What to do: Leave out the pictures and give back all the entries exactly as written.

Recorded information:
+ + +

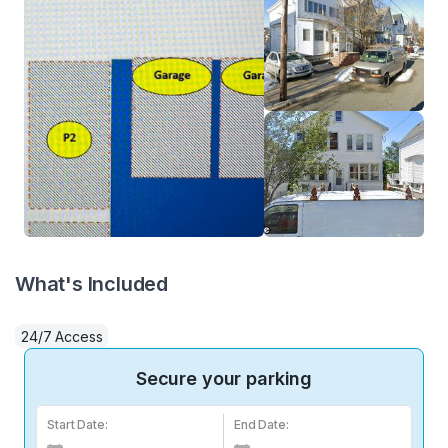
What's Included
24/7 Access
Secure your parking
Start Date:
End Date:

+ + +

Output for this task:
What's Included
24/7 Access
Secure your parking
Start Date:
End Date:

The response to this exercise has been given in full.